Rethinking assets in an IRA several years before retirement

Q: I am semiretired and, because of a recent medical diagnosis, I have taken a closer look at my IRA. I have a conservative large-cap stock fund, an aggressive mid-cap fund and a foreign-stock fund, totaling 60 percent of the account value. The remainder is in two bond funds. I have a low-cost total bond index fund, and a high-yield fund. I'm considering trying to improve my diversification by converting some of the high-yield bond fund to a gold fund. Is that a good idea?
Name withheld, via e-mail

A: Your IRA may be too fragmented, suggests Angela Thomson, a certified financial planner in Lincoln, R.I. She feels comfortable with your 60-40 percent split between stock and bond funds, but would not alter this to add a gold fund.

"Instead, I would change your current holding to 10 percent short-term bonds, and 15 percent each in high-yield and convertible bonds," says Ms. Thomson.

On the equities side, Thomson says your conservative large-cap fund may be negating your aggressive mid-cap fund. She would reshuffle thus: 20 percent blended large cap (which utilizes both growth and value investment styles), 15 percent each in a mid-cap value fund and a small-cap growth fund, and 10 percent in an international fund.

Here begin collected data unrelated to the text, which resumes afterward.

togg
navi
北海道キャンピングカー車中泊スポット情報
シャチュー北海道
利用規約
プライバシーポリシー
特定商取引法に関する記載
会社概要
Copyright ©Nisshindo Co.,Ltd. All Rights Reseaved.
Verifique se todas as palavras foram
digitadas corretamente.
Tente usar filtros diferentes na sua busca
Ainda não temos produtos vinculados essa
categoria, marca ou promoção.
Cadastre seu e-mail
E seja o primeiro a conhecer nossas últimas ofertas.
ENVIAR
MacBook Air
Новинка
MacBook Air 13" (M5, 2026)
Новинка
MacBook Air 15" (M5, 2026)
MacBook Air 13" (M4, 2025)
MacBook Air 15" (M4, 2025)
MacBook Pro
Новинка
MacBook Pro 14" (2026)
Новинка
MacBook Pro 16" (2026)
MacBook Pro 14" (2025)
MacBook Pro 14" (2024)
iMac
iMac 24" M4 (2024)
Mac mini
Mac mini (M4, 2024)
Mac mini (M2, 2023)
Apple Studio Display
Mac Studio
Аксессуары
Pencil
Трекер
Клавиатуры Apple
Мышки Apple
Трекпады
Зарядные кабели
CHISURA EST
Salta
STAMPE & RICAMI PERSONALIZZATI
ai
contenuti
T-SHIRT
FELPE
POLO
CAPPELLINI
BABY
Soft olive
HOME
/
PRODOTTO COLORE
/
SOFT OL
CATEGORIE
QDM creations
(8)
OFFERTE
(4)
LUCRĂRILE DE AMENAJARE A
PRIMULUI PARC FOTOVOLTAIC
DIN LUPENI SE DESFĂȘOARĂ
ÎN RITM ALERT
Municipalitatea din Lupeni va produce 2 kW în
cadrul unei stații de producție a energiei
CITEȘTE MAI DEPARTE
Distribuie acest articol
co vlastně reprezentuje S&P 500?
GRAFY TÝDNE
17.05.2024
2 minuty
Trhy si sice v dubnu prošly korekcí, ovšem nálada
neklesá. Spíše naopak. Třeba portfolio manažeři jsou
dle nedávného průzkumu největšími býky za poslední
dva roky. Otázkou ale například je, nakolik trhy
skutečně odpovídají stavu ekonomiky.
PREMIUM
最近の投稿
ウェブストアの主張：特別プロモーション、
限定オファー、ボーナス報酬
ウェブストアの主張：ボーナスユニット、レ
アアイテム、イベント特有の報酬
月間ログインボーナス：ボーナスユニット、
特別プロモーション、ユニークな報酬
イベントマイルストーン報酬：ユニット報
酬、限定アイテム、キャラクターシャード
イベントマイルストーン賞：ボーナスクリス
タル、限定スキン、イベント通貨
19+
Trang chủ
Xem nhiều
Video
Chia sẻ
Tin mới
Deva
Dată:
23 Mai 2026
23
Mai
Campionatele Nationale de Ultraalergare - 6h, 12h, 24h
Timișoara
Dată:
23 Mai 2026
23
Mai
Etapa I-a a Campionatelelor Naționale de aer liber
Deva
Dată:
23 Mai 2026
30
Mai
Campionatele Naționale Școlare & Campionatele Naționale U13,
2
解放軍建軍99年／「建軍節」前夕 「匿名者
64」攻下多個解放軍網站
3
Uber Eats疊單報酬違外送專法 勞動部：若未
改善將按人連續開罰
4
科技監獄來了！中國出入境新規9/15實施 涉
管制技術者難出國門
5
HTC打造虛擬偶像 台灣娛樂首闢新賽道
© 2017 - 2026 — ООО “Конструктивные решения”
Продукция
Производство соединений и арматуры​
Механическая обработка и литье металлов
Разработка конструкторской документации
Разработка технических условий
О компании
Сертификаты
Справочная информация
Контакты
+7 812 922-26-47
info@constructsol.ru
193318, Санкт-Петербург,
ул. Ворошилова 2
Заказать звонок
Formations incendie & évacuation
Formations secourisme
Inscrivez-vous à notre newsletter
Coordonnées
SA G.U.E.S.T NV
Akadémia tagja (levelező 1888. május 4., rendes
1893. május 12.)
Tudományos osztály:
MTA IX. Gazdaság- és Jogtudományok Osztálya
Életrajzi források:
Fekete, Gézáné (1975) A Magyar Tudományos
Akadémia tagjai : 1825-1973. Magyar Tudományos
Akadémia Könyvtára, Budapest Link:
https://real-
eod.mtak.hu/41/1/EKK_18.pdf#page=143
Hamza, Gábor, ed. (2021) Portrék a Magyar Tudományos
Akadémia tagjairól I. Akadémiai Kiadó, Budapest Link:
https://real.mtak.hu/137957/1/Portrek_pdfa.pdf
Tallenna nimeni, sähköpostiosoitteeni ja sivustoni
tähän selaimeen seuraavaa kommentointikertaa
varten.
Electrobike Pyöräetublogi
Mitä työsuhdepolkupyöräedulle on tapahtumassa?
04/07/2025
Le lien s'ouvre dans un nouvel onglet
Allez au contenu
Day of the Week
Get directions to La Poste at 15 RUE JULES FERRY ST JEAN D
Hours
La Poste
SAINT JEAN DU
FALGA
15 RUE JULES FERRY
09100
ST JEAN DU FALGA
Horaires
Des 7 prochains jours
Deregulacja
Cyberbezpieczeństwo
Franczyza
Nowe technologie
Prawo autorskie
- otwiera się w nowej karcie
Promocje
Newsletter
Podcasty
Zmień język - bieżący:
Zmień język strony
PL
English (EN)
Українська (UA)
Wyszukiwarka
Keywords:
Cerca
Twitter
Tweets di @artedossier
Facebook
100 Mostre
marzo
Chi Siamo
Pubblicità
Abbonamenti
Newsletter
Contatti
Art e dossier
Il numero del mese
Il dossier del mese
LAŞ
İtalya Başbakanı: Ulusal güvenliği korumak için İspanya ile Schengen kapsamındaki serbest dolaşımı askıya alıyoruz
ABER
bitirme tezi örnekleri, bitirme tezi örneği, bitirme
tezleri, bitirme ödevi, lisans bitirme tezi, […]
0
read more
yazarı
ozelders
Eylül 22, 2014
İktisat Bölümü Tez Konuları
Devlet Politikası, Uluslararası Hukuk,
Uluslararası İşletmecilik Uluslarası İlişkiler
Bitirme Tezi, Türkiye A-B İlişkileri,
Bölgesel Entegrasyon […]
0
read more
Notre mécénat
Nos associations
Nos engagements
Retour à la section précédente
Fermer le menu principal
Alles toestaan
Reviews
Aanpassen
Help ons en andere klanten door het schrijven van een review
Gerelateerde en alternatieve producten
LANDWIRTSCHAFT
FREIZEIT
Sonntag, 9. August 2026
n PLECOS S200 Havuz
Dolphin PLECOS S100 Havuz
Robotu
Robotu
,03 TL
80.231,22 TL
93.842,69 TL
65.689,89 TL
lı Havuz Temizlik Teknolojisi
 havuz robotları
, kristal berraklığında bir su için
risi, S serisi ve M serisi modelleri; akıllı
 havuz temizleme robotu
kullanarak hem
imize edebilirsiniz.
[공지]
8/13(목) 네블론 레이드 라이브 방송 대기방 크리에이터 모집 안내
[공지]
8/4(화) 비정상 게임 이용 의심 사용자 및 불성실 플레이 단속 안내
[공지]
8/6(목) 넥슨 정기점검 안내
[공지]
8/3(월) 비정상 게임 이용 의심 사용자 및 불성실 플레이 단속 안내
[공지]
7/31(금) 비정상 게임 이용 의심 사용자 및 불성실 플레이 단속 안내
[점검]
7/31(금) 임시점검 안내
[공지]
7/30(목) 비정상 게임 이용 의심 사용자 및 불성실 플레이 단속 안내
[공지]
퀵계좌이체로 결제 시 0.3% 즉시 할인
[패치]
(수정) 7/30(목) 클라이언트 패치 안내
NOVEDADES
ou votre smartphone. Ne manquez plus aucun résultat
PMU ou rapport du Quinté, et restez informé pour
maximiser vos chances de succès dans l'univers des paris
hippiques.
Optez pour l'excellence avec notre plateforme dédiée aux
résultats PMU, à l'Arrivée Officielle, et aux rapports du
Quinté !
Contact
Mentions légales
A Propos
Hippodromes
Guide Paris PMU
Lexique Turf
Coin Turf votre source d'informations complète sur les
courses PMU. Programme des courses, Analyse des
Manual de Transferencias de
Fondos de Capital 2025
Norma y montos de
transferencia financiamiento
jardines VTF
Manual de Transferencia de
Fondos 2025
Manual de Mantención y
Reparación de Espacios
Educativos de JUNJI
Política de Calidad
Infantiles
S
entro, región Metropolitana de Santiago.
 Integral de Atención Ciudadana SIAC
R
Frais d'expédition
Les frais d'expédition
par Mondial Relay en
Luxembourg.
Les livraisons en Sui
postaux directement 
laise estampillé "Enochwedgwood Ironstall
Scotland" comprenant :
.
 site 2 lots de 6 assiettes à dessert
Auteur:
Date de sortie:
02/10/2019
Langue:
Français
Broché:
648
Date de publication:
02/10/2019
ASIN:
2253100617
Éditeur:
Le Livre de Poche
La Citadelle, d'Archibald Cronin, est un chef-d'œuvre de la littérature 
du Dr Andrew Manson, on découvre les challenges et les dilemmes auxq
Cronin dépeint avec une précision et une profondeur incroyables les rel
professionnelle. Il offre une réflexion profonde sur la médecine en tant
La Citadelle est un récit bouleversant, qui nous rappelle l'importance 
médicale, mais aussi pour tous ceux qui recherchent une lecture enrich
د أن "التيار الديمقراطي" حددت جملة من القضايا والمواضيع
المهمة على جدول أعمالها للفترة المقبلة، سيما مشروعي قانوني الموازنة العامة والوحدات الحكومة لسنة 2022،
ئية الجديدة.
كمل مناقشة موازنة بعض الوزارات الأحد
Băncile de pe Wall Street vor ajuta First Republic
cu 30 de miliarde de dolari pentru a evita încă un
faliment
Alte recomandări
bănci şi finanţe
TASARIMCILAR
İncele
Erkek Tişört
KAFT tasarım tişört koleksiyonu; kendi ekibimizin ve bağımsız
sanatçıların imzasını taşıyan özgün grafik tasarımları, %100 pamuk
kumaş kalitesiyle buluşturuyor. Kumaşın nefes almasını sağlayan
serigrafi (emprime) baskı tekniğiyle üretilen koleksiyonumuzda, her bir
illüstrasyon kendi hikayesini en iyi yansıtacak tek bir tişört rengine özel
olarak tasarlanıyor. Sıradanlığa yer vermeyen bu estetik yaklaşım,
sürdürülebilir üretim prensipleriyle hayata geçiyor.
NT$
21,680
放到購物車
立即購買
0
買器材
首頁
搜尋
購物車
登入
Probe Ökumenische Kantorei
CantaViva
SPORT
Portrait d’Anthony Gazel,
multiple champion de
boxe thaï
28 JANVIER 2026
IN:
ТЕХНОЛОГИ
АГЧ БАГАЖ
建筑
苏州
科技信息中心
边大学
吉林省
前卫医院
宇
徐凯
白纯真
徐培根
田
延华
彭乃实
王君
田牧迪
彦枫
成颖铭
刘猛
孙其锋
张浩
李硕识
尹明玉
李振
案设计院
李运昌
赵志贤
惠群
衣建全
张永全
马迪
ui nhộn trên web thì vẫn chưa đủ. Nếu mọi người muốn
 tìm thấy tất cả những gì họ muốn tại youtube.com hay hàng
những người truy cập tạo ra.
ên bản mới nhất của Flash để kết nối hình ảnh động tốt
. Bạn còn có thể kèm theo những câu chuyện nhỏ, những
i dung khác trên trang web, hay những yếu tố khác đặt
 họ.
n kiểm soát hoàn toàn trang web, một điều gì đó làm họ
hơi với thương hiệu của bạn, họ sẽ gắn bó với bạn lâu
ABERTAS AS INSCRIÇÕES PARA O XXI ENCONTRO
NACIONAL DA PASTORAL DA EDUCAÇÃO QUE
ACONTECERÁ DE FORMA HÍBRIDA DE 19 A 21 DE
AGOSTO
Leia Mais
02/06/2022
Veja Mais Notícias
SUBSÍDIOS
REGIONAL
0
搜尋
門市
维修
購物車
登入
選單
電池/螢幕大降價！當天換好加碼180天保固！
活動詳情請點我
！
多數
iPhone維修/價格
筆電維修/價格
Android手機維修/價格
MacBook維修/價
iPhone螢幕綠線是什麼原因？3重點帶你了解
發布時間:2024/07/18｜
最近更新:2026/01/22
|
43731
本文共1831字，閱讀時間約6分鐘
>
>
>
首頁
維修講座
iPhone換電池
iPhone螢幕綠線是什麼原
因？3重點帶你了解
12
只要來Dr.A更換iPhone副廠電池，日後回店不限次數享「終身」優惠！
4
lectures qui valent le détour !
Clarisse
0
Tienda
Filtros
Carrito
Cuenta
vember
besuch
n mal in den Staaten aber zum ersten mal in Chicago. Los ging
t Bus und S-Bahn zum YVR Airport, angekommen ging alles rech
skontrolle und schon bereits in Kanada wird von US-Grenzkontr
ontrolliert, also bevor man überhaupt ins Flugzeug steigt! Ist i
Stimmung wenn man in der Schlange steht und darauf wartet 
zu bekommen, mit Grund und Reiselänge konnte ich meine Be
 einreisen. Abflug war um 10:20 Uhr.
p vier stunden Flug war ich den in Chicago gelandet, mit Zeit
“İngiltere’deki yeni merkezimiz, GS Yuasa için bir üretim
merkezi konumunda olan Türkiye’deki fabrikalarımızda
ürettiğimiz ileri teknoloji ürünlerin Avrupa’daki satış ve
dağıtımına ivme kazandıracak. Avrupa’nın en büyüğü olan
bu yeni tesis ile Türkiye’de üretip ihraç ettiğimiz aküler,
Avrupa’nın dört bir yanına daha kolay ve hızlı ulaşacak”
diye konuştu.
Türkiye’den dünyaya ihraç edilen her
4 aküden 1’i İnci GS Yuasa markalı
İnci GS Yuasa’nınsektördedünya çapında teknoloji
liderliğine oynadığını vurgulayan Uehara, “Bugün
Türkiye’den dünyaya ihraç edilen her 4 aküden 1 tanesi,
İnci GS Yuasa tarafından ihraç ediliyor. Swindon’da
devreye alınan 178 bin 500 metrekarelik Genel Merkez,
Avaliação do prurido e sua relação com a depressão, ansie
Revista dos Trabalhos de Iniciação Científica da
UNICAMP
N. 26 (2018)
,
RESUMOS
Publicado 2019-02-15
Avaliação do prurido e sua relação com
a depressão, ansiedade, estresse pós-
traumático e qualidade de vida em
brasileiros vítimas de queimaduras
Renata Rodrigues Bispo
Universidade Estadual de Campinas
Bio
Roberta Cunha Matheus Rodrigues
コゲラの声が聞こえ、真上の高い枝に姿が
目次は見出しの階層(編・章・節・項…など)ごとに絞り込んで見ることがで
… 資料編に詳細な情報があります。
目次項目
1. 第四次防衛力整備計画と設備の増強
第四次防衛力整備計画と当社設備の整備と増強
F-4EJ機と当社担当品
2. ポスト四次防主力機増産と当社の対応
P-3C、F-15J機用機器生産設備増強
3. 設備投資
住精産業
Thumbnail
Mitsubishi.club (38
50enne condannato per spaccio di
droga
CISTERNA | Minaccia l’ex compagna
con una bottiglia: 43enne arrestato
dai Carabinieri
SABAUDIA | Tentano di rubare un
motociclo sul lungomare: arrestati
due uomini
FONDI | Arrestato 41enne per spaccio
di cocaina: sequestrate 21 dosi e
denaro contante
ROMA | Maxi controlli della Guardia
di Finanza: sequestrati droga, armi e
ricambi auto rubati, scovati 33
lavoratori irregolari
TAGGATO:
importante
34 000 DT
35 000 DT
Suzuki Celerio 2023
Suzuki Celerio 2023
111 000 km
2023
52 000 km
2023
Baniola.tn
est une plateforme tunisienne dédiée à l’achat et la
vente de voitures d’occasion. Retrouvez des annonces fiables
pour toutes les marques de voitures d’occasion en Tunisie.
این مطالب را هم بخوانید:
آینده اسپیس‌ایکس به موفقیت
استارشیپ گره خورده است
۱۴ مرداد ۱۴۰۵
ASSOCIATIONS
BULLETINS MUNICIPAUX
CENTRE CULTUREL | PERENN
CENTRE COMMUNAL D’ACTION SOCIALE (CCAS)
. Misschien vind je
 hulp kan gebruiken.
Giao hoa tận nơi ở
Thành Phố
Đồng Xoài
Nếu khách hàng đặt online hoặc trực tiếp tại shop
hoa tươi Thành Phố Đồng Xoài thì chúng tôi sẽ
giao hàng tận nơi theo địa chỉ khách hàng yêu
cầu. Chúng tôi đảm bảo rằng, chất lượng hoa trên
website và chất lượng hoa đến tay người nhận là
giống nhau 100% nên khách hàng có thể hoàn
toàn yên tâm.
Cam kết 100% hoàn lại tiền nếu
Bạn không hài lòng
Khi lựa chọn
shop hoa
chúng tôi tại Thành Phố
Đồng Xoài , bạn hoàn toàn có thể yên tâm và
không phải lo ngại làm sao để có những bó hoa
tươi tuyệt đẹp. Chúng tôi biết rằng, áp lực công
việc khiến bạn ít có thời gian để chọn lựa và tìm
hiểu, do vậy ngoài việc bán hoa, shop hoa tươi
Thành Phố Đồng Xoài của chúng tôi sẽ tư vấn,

This mix will give you more depth and balance between asset classes.

With regard to your health, you still have a few years left before you qualify for Medicare and can receive the medical benefits associated with this program. In the interim, Thomson suggests that you consider obtaining disability insurance and look into long-term healthcare insurance.

Q: My husband and I filed for bankruptcy eight years ago. Since then, we have several late payments on our mortgage, credit cards, etc. We are trying to correct the problem by having payments automatically deducted from our checking account. What else can we do to improve our credit and gain favor from financial institutions?
J.A., via e-mail

A: The bankruptcy will be on your credit record for 10 years, so you have two years to go. The other blemishes, like late payments, will be on your record for seven years each.

Your credit record and credit score are made up of several factors that combine to give creditors an idea about how risky you are, says Jordan Goodman, author of "Everyone's Money Book on Credit." Among these are your payment history, the amount of debt you have, the amount of potential debt you have, and the mix of your credit profile. Creditors like to see different kinds of loans, such as credit cards, student loans, car loans, and mortgages.

You improve your credit score when you do well in all of these areas, pay on time, have a reasonable amount of debt, and have a proper credit mix. You can't take one action and instantly get a sterling credit score. But you don't have to wait seven or 10 years for it to improve.